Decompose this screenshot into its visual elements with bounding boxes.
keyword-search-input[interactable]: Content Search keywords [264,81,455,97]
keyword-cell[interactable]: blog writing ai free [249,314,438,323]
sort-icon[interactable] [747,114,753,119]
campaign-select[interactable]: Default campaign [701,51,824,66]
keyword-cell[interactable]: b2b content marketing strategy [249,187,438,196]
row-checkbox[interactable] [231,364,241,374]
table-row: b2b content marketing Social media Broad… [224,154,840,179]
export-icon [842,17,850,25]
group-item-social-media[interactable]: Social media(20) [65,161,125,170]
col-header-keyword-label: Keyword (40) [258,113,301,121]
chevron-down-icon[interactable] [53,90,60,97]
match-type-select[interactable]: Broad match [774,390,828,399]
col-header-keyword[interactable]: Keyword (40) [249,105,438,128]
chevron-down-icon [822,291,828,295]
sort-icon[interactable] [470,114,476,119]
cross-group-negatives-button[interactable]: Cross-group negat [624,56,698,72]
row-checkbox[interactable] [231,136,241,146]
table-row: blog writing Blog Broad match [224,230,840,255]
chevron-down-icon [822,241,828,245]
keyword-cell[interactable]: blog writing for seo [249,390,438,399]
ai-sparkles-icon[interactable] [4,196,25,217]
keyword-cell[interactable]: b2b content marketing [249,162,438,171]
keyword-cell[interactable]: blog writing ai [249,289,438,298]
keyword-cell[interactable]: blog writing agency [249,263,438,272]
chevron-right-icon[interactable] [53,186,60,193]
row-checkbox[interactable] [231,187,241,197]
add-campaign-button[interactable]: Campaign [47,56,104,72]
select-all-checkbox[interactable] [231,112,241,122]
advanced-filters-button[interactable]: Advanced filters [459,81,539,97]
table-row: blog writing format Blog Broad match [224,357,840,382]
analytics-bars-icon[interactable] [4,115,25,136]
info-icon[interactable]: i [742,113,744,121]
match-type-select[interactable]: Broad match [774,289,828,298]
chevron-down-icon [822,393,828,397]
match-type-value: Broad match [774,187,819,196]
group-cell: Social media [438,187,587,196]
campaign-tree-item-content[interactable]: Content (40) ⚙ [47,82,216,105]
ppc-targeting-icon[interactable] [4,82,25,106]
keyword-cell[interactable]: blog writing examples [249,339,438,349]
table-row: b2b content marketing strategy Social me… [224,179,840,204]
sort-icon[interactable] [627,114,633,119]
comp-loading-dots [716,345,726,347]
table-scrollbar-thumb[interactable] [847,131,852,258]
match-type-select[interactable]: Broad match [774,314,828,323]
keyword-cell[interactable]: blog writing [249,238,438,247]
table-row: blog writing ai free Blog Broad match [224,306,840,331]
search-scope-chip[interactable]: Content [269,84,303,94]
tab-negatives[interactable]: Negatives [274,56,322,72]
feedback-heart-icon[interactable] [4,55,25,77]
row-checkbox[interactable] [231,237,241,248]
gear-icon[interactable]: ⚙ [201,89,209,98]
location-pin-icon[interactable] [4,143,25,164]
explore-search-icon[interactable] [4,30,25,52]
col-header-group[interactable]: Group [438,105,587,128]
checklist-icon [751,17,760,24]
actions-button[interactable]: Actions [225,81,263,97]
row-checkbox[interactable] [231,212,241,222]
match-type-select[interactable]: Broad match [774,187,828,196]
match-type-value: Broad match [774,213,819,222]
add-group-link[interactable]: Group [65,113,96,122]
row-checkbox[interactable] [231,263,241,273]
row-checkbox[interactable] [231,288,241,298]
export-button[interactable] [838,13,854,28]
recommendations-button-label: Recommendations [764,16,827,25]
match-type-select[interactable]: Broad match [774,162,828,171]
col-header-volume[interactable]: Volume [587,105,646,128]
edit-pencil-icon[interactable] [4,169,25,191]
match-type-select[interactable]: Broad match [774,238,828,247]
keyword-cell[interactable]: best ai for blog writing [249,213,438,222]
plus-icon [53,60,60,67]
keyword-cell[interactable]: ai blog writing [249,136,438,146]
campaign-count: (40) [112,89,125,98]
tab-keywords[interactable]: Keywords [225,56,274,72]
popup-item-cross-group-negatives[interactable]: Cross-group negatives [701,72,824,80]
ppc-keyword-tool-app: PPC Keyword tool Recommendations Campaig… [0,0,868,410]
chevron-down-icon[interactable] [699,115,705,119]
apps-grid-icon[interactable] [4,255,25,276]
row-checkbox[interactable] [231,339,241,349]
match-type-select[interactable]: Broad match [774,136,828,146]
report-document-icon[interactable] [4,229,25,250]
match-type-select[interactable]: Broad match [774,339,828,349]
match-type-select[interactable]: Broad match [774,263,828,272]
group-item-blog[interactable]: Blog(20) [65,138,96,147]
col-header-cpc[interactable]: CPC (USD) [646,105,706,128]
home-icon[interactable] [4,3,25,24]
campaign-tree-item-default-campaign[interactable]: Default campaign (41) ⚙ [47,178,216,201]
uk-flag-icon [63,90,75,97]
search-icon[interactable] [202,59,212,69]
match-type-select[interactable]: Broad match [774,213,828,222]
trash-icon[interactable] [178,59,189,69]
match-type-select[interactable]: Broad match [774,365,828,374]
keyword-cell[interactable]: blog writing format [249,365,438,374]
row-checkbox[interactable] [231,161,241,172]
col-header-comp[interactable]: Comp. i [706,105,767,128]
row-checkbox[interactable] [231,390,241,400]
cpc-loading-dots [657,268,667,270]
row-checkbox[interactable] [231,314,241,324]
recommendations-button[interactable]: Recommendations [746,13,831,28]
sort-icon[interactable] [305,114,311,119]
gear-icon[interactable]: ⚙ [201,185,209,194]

● ● ● ● ● ● ●

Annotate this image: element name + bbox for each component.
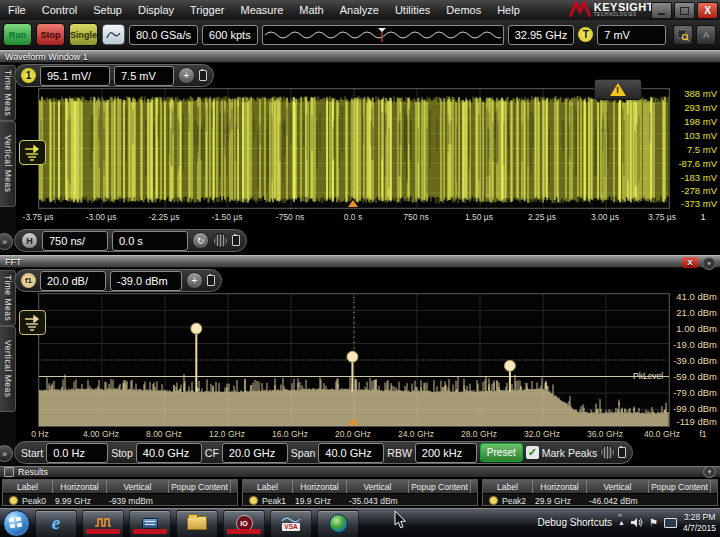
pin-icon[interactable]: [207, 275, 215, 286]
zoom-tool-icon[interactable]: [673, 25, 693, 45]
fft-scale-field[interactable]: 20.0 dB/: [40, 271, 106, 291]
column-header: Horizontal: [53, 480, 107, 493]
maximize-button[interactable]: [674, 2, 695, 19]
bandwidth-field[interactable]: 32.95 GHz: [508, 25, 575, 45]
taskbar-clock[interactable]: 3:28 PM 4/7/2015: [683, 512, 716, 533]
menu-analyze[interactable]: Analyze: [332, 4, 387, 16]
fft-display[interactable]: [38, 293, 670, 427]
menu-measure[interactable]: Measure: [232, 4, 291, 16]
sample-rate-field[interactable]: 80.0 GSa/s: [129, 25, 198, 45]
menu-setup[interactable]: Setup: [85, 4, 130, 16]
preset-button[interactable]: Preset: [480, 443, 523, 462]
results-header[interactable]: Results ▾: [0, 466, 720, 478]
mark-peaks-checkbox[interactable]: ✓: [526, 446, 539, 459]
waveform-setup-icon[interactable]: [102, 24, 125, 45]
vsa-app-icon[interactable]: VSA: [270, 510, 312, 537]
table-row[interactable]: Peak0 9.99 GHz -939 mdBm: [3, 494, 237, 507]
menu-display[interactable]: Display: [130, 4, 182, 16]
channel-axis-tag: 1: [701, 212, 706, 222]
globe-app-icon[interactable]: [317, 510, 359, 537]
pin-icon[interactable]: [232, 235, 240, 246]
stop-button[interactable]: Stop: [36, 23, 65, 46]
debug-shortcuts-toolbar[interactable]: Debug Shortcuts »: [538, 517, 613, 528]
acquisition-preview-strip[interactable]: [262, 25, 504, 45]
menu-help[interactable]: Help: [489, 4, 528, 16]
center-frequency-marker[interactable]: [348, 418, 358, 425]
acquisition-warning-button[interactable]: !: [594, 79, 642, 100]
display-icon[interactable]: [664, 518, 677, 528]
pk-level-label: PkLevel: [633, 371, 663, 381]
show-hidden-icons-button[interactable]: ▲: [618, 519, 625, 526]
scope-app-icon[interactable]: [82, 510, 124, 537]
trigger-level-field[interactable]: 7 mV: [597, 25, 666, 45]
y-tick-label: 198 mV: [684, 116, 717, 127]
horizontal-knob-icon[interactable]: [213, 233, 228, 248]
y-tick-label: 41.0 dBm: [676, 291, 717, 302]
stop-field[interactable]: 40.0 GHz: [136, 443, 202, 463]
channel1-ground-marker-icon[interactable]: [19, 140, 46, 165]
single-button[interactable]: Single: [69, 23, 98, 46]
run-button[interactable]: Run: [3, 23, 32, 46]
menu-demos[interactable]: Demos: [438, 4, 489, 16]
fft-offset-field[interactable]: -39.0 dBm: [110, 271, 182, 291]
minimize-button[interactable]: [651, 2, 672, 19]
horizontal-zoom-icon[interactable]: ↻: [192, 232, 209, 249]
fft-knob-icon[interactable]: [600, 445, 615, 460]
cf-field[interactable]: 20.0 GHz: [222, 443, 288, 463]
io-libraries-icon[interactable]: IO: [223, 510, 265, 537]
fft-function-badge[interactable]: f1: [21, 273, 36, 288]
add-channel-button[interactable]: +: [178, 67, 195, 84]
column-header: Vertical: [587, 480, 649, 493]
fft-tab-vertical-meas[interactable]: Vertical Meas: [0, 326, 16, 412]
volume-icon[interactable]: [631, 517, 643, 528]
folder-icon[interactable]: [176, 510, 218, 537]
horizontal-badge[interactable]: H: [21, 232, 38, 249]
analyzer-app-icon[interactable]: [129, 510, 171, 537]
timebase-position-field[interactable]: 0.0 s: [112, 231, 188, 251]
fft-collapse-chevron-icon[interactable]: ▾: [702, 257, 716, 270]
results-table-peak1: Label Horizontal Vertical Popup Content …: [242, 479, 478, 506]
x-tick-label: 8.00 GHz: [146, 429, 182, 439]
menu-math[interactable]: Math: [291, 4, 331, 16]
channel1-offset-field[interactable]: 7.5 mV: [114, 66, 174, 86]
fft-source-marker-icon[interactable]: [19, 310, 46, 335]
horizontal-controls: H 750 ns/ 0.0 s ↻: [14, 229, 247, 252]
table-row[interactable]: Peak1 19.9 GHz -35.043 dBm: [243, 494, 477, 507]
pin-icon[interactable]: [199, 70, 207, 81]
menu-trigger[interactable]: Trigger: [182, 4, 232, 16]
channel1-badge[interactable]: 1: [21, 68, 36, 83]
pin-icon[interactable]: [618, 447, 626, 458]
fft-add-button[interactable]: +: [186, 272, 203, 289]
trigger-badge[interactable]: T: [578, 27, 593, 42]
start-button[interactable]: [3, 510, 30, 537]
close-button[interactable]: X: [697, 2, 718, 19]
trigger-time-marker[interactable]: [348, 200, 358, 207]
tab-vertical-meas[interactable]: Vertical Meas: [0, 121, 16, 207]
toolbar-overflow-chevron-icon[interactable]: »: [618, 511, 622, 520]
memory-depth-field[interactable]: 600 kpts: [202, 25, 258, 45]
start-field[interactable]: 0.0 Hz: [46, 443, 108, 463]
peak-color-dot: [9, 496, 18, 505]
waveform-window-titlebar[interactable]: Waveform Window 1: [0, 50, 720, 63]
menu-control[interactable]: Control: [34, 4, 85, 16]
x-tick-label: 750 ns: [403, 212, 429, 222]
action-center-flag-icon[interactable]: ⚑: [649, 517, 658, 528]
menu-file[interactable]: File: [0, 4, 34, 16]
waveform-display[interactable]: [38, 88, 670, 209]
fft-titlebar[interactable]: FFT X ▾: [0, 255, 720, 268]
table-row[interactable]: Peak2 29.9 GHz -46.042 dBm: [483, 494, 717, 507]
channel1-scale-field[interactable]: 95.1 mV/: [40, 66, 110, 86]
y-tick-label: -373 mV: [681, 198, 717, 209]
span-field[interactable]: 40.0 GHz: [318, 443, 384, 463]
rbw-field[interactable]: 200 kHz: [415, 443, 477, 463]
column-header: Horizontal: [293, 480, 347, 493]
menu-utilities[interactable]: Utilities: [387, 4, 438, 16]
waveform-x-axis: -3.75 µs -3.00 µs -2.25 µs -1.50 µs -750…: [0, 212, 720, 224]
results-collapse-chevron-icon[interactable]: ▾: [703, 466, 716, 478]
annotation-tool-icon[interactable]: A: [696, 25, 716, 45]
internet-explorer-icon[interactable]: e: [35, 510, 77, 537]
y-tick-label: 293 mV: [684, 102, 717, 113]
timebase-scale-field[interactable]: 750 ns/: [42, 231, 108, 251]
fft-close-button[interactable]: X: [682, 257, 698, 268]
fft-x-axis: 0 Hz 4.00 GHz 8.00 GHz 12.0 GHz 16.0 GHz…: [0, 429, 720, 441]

● ● ● ● ● ● ●

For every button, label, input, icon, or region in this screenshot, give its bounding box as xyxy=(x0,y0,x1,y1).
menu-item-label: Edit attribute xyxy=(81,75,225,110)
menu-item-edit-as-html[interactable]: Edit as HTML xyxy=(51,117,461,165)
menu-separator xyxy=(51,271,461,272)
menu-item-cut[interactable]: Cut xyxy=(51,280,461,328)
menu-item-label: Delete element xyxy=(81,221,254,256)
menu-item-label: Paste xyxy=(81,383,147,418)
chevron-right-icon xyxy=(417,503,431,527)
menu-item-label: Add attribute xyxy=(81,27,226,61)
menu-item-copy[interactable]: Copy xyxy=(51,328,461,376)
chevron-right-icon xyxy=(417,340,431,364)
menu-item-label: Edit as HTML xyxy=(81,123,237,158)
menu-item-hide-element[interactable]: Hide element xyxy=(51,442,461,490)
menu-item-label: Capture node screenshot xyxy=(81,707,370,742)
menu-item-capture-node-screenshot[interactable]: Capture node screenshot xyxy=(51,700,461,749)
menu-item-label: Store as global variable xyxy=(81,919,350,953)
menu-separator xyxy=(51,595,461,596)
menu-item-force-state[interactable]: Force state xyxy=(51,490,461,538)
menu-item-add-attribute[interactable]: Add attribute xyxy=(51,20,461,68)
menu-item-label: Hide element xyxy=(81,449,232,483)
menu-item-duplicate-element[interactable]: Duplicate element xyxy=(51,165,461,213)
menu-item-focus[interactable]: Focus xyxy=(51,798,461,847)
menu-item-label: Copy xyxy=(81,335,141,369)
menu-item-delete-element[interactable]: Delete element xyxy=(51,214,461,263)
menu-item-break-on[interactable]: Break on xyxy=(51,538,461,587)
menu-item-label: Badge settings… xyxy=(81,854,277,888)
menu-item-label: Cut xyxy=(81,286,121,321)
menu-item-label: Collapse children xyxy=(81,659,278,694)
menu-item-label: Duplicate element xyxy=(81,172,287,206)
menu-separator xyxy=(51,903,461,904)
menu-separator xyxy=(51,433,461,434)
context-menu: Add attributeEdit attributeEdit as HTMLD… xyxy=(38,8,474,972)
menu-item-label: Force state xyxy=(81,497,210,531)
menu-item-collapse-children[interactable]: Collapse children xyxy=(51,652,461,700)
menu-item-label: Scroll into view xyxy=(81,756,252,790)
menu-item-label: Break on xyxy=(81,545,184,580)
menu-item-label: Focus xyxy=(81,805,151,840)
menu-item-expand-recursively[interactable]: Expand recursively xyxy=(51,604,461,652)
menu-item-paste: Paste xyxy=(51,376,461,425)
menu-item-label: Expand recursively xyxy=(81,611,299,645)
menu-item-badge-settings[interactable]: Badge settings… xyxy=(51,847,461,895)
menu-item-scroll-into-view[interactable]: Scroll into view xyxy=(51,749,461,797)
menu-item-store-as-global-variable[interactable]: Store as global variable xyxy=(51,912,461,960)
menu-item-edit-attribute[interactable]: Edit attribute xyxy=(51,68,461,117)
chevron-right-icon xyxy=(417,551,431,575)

● ● ● ● ● ● ●

Copy every line above that includes the string "start".

start-button[interactable]: [3, 510, 30, 537]
start-field[interactable]: 0.0 Hz: [46, 443, 108, 463]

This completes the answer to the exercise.